Object copy in constructors

Hello all. I am new in Rust and can't solve one issue (I ask help on other forum and people recommend me signup here).
I try optimize my Rust code to remove memcpy. Small example:
struct Foo {
val: i32,
p: *const i32
}

impl Foo
{
        #[inline]
        pub fn new() -> Foo {
                let mut o = Foo {val: 123, p: std::ptr::null()};
                o.p = &o.val;
                return o;
        }

        fn print(&mut self) {
                print!("In foo print {:p} : {:p} -> {}.", &self.val, self.p, self.val);
                unsafe {
                        print!(" *p = {}\n", *(self.p));
                }
        }
}

impl Drop for Foo
{
        fn drop(&mut self) {
                print!("Destroy foo {:p}\n", self);
        }
}

fn main() {
        let mut l = Foo::new();
        l.print();
}

Output:
In foo print 0x7ffd9b81c300 : 0x7ffd9b81c3d0 -> 123. *p = 1705798352
Destroy foo 0x7ffd9b81c300

So as you can see there two different objects (in memory terms) on in Foo::new, and second in main. As I understand Rust make a copy (memcpy? ) a "o" from Foo::new to "l" in main. Same issues with Box (ie looks like Rust crate local object on stack, then allocate memory block in heap for Box and then copy bytes to heap). One more important issue, in example above "safe" code (Foo::new) produce incorrect pointer (p) and if some unsafe code will make write by this pointer (which is correct operation by logic) - this will corrupt stack.

Firstly, structs that contain a pointer into themselves aren't a good idea. You've already seen why, because the struct can be moved around in-memory and the pointer can be invalidated. Box gives you a guaranteed stable address, but as you've seen, it has to go on the heap, which means indirection and cache misses. That's the kind of tradeoff you have to make.

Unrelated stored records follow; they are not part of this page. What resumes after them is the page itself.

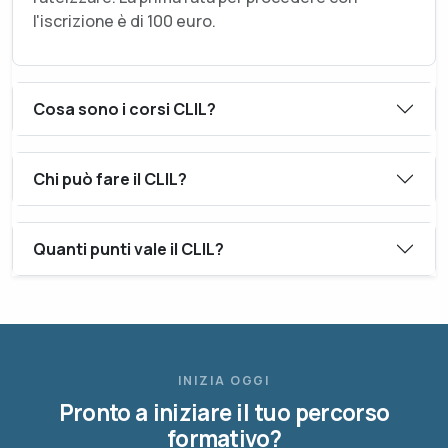
l'iscrizione è di 100 euro.
Cosa sono i corsi CLIL?
Chi può fare il CLIL?
Quanti punti vale il CLIL?
INIZIA OGGI
Pronto a iniziare il tuo percorso
formativo?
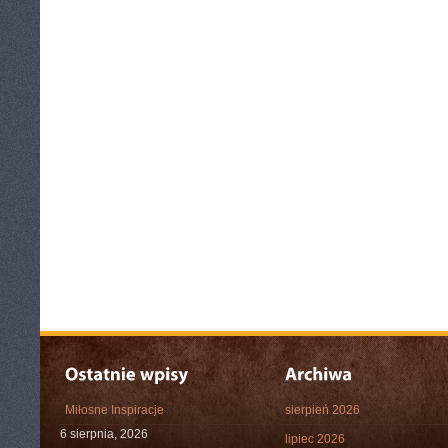
Miłosne Inspiracje
sierpień 2026
6 sierpnia, 2026
lipiec 2026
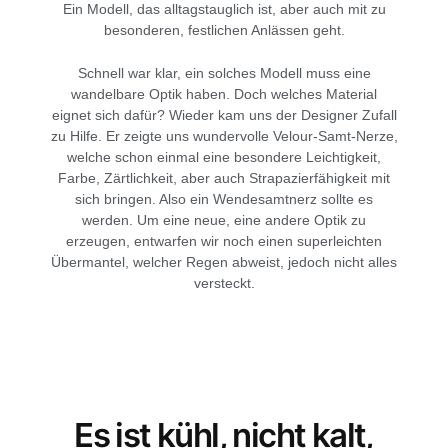
Ein Modell, das alltagstauglich ist, aber auch mit zu
besonderen, festlichen Anlässen geht.
Schnell war klar, ein solches Modell muss eine
wandelbare Optik haben. Doch welches Material
eignet sich dafür? Wieder kam uns der Designer Zufall
zu Hilfe. Er zeigte uns wundervolle Velour-Samt-Nerze,
welche schon einmal eine besondere Leichtigkeit,
Farbe, Zärtlichkeit, aber auch Strapazierfähigkeit mit
sich bringen. Also ein Wendesamtnerz sollte es
werden. Um eine neue, eine andere Optik zu
erzeugen, entwarfen wir noch einen superleichten
Übermantel, welcher Regen abweist, jedoch nicht alles
versteckt.
Es ist kühl, nicht kalt,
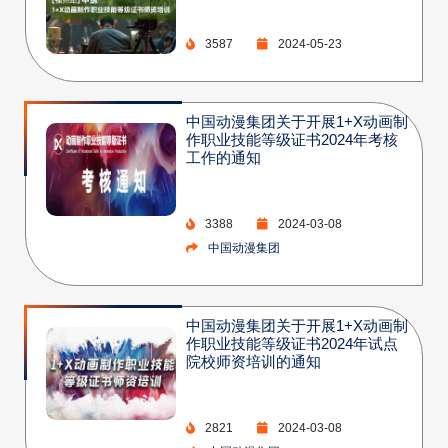
3587
2024-05-23
中国动漫集团关于开展1+X动画制
作职业技能等级证书2024年考核
工作的通知
3388
2024-03-08
中国动漫集团
中国动漫集团关于开展1+X动画制
作职业技能等级证书2024年试点
院校师资培训的通知
2821
2024-03-08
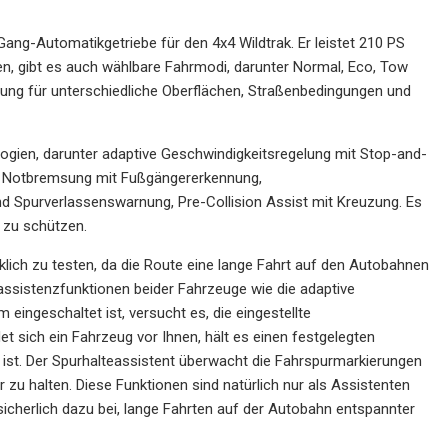
ang-Automatikgetriebe für den 4x4 Wildtrak. Er leistet 210 PS
, gibt es auch wählbare Fahrmodi, darunter Normal, Eco, Tow
tung für unterschiedliche Oberflächen, Straßenbedingungen und
ologien, darunter adaptive Geschwindigkeitsregelung mit Stop-and-
e Notbremsung mit Fußgängererkennung,
d Spurverlassenswarnung, Pre-Collision Assist mit Kreuzung. Es
 zu schützen.
lich zu testen, da die Route eine lange Fahrt auf den Autobahnen
erassistenzfunktionen beider Fahrzeuge wie die adaptive
ingeschaltet ist, versucht es, die eingestellte
 sich ein Fahrzeug vor Ihnen, hält es einen festgelegten
 ist. Der Spurhalteassistent überwacht die Fahrspurmarkierungen
 zu halten. Diese Funktionen sind natürlich nur als Assistenten
icherlich dazu bei, lange Fahrten auf der Autobahn entspannter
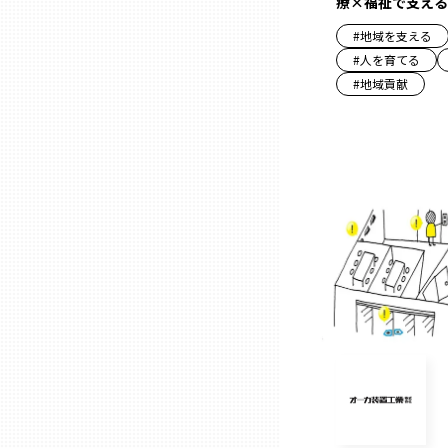
療×福祉で支える
#
地域を支える
石川
#
人を育てる
#
地域貢献
福井
山梨
長野
岐阜
静岡
愛知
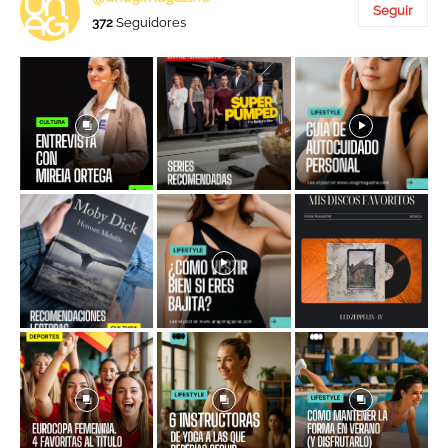
Seguir
372
Seguidores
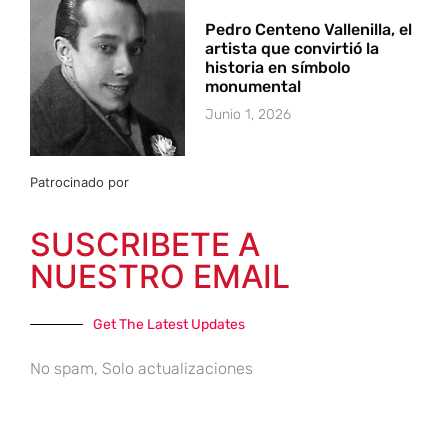
Pedro Centeno Vallenilla, el
artista que convirtió la
historia en símbolo
monumental
Junio 1, 2026
Patrocinado por
SUSCRIBETE A
NUESTRO EMAIL
Get The Latest Updates
No spam, Solo actualizaciones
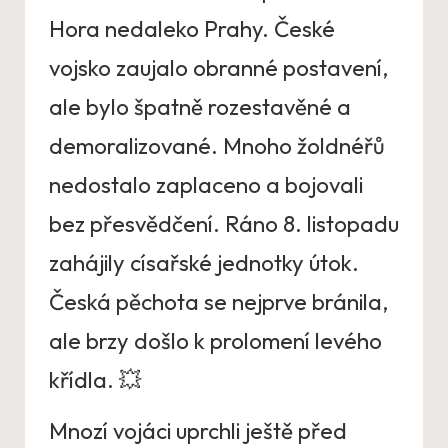
Hora nedaleko Prahy. České
vojsko zaujalo obranné postavení,
ale bylo špatně rozestavěné a
demoralizované. Mnoho žoldnéřů
nedostalo zaplaceno a bojovali
bez přesvědčení. Ráno 8. listopadu
zahájily císařské jednotky útok.
Česká pěchota se nejprve bránila,
ale brzy došlo k prolomení levého
křídla. 💥
Mnozí vojáci uprchli ještě před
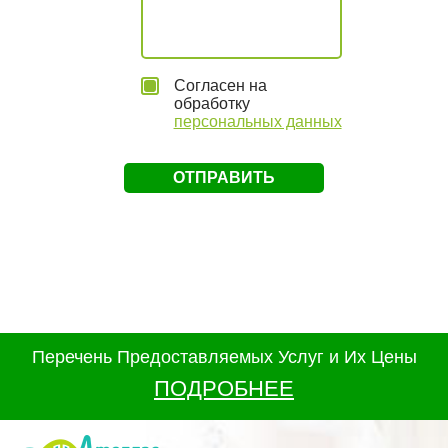
Согласен на
обработку
персональных данных
Перечень Предоставляемых Услуг и Их Цены
ПОДРОБНЕЕ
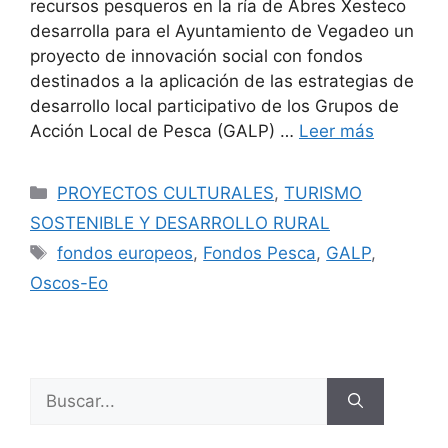
recursos pesqueros en la ría de Abres Xesteco
desarrolla para el Ayuntamiento de Vegadeo un
proyecto de innovación social con fondos
destinados a la aplicación de las estrategias de
desarrollo local participativo de los Grupos de
Acción Local de Pesca (GALP) …
Leer más
PROYECTOS CULTURALES
,
TURISMO
SOSTENIBLE Y DESARROLLO RURAL
fondos europeos
,
Fondos Pesca
,
GALP
,
Oscos-Eo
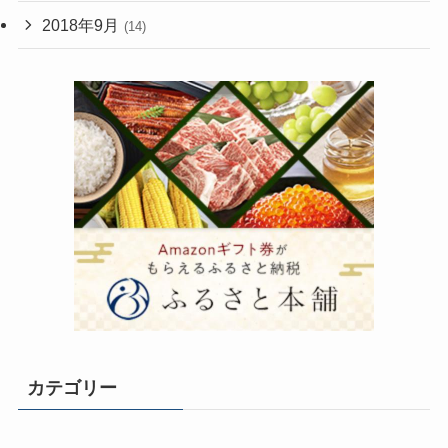
2018年9月
(14)
カテゴリー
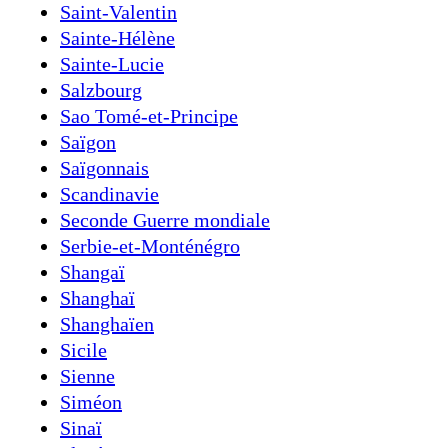
Saint-Valentin
Sainte-Hélène
Sainte-Lucie
Salzbourg
Sao Tomé-et-Principe
Saïgon
Saïgonnais
Scandinavie
Seconde Guerre mondiale
Serbie-et-Monténégro
Shangaï
Shanghaï
Shanghaïen
Sicile
Sienne
Siméon
Sinaï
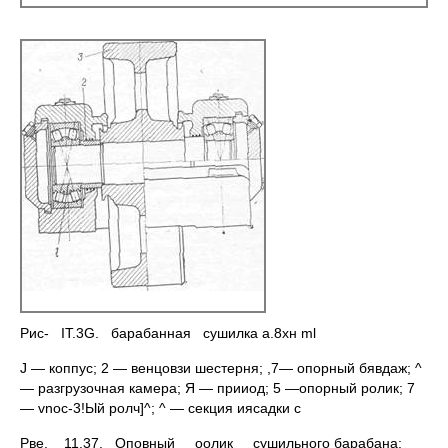
Рис- IT.3G. барабанная сушилка а.8хн ml
J — коппус; 2 — венцовзи шестерня; ,7— опорный бявдаж; ^
— разгрузочная камера; Я — прииод; 5 —опорный ролик; 7
— vnoc-3!Ый ролч]^; ^ — секция иясадки с
Рве. 11.37. Оповный оолик сушильного барабана:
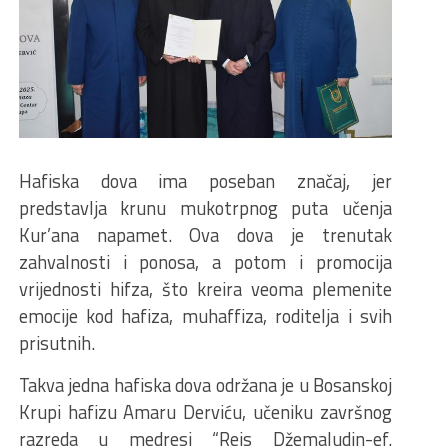
Hafiska dova ima poseban značaj, jer
predstavlja krunu mukotrpnog puta učenja
Kur’ana napamet. Ova dova je trenutak
zahvalnosti i ponosa, a potom i promocija
vrijednosti hifza, što kreira veoma plemenite
emocije kod hafiza, muhaffiza, roditelja i svih
prisutnih.
Takva jedna hafiska dova održana je u Bosanskoj
Krupi hafizu Amaru Derviću, učeniku završnog
razreda u medresi “Reis Džemaludin-ef.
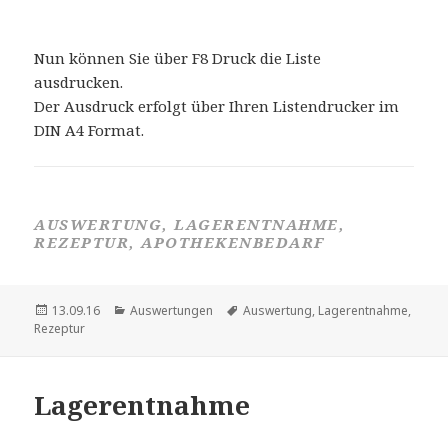
Nun können Sie über F8 Druck die Liste
ausdrucken.
Der Ausdruck erfolgt über Ihren Listendrucker im
DIN A4 Format.
AUSWERTUNG, LAGERENTNAHME,
REZEPTUR, APOTHEKENBEDARF
Veröffentlicht
Kategorien
Schlagwörter
13.09.16
Auswertungen
Auswertung
,
Lagerentnahme
,
am
Rezeptur
Lagerentnahme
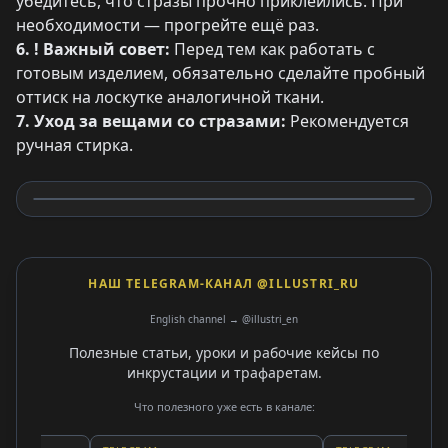
убедитесь, что стразы прочно приклеились. При
необходимости — прогрейте ещё раз.
6. ! Важный совет:
Перед тем как работать с
готовым изделием, обязательно сделайте пробный
оттиск на лоскутке аналогичной ткани.
7. Уход за вещами со стразами:
Рекомендуется
ручная стирка.
НАШ TELEGRAM-КАНАЛ @ILLUSTRI_RU
English channel → @illustri_en
Полезные статьи, уроки и рабочие кейсы по
инкрустации и трафаретам.
Что полезного уже есть в канале:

I'm not sure why you're trying to do this, but I'm guessing it has to do with directly porting some datastructure or algorithm from C/C++. That's generally where things start to go wrong. In C++ you could fixup the pointer when the object is moved in a move constructor, or just assume your class will always be heap-allocated. Rust doesn't work that way.

However, I don't know why you're trying to optimize out memcpy. Foo is small enough that it will be passed around in registers most of the time (except, by taking a pointer to Foo.val, you've prevented the compiler from performing this optimization). So whatever you're trying to do, I might suggest trying it The Rust Way first, then optimizing if it's necessary.

Foo is small enough that it will be passed around in registers most of the time

On, this, it seems clear to me that the struct presented in the question is only an example, and the struct in @zaz's actual code must be far larger.

So here's my question to @zaz: What kind of data does your struct contain that is so expensive to memcpy? Typically, the only "big" data structures that come to mind is an array [T; N]; but if you have an array that large you should be using a Vec<T> instead.

Modern CPU architectures have a lot of general-purpose registers. If it's big enough to still get memcpy'd, then yes, it does need to go to the heap.

The internal pointer is still concerning though, That is a Rust antipattern.

I use internal pointer only for track struct address (ie for debug). In first version I just add printk! in Foo::new but someone suggest structure a copy because printk! prevent inline constuctor.
So question still same - it is possible create a complex constructors for complex structures without memory copy ?

For now I not have any struct :slight_smile: Ie I not working on some large "real" project, just try understand some details how Rust work

The Rust compiler does something cool here.

Functions with large return types, such as [u64; 128] use return pointers, where stack space is preallocated in the calling scope, and then a pointer to it is passed into the called function for it to write its return value to. This is a common pattern in C. Rust just does it for you so you don't have to do anything special to get good performance. Also, since Rust doesn't have support for write-only pointers that can be used from safe code, this is really the only way to get this kind of optimization.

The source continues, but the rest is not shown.